A black hole slingshot?
Evidence for a recoiling black hole has been spotted some 4 billion light years away.
Evidence for a recoiling black hole has been found using data from the Chandra X-ray Observatory, XMM-Newton, the Hubble Space Telescope (HST), and several ground-based telescopes. A new paper reports that this black hole kickback was caused either by a slingshot effect produced in a triple black hole system, or from the effects of gravitational waves produced after two supermassive black holes merged a few million years earlier.

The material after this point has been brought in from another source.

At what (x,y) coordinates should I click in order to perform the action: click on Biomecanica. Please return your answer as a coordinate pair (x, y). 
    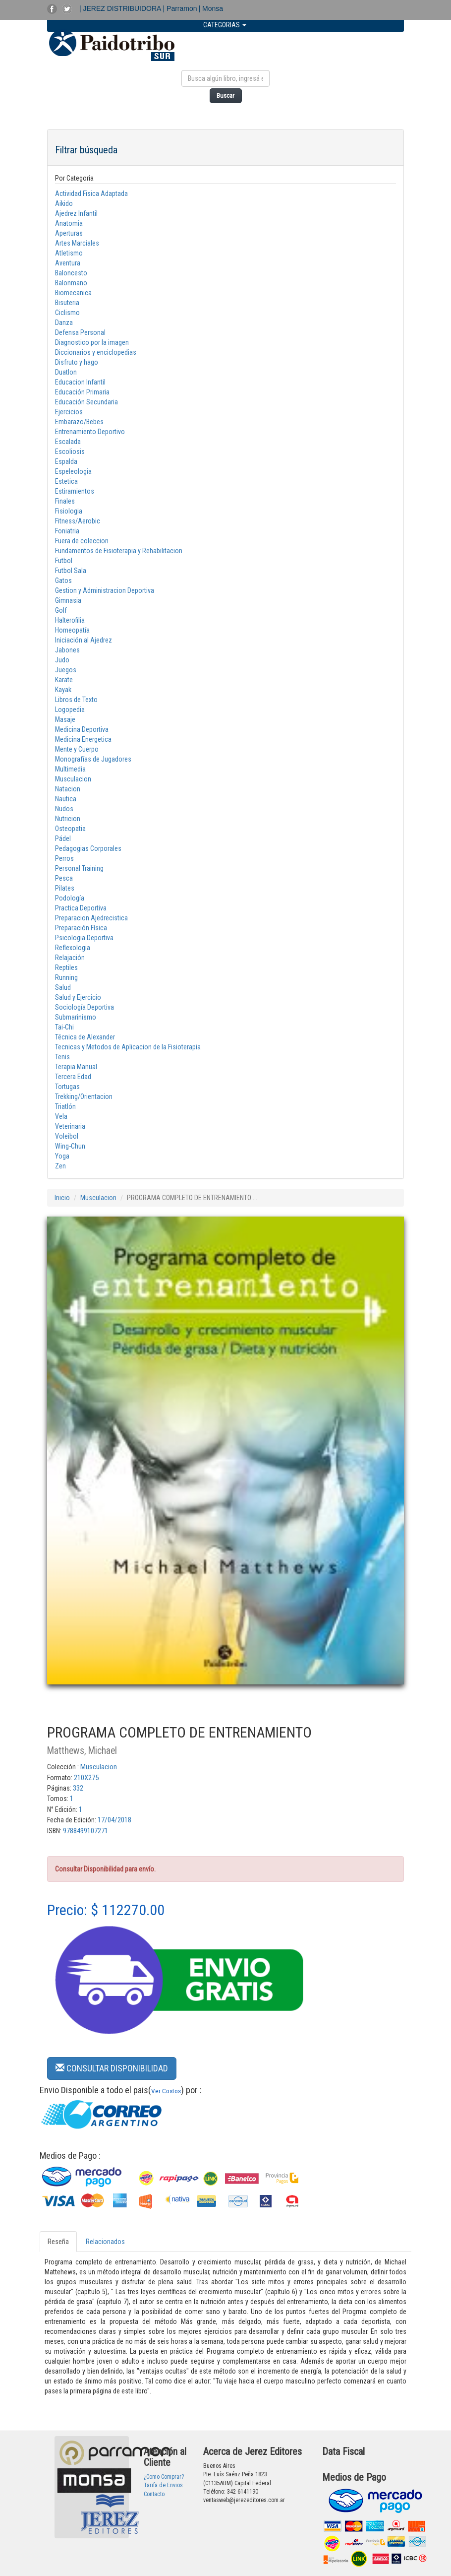
    Looking at the image, I should click on (73, 293).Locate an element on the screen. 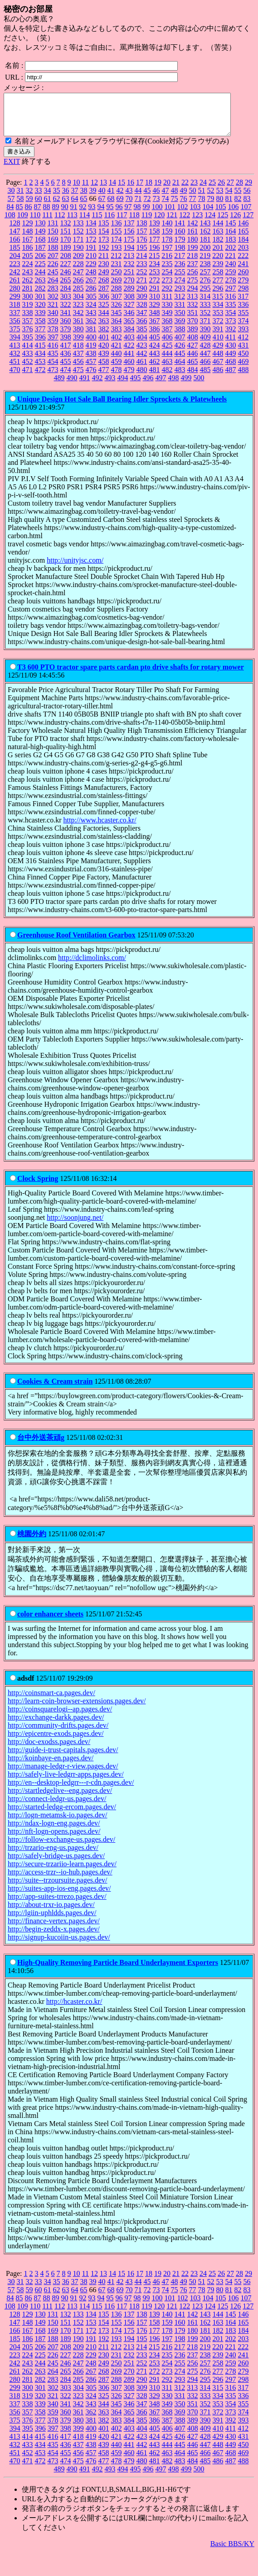 Image resolution: width=258 pixels, height=2576 pixels. 273 is located at coordinates (167, 288).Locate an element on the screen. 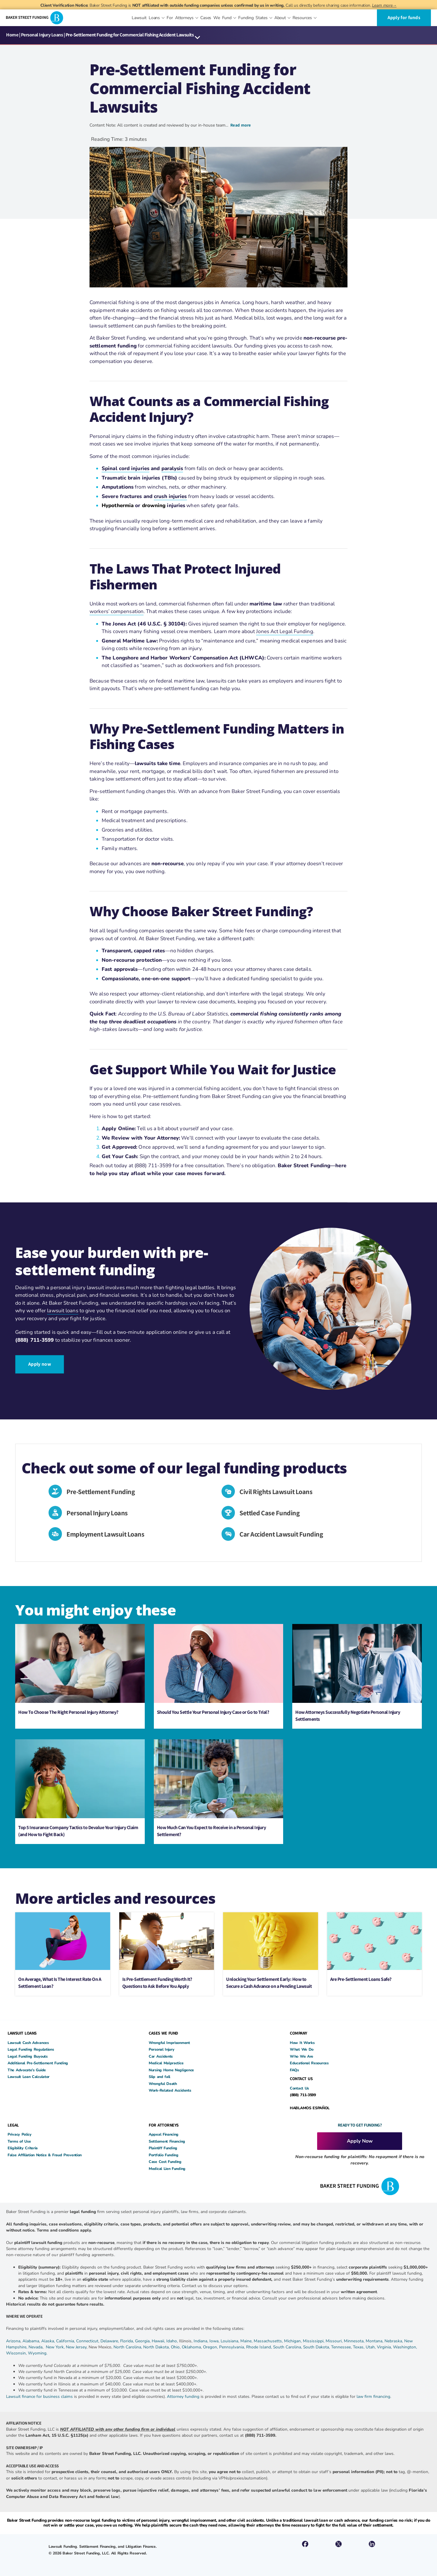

The discovery of this object, located in this composite image, comes from a large, multi-wavelength survey, known as the Cosmic Evolution Survey (COSMOS). This survey includes data from Chandra, HST, XMM-Newton, as well as ground-based observatories. Of the 2,600 X-ray sources found in COSMOS, only one -- named CID-42 and located in a galaxy about 3.9 billion light years away -- coincides with two very close, compact optical sources. In this image, the X-ray source detected by Chandra is colored blue, while the Hubble data are seen in gold. The two white sources near the center of the image are seen in the optical HST data, but they are too close for Chandra to resolve them separately.
The galaxy's long tail suggests that a merger between galaxies has occurred relatively recently, only a few million years earlier. Data from the Very Large Telescope and the Magellan telescope give evidence that there is a large difference in speed between the two optical sources of at least about three million miles an hour.
The X-ray spectra from Chandra and XMM-Newton provide extra information about CID-42. Absorption from iron-rich gas shows that gas is moving rapidly away from us in the rest frame of the galaxy. This could be gas in the galaxy between us and one of the black holes that is falling into the black hole, or it could be gas on the far side of the black hole that is blowing away.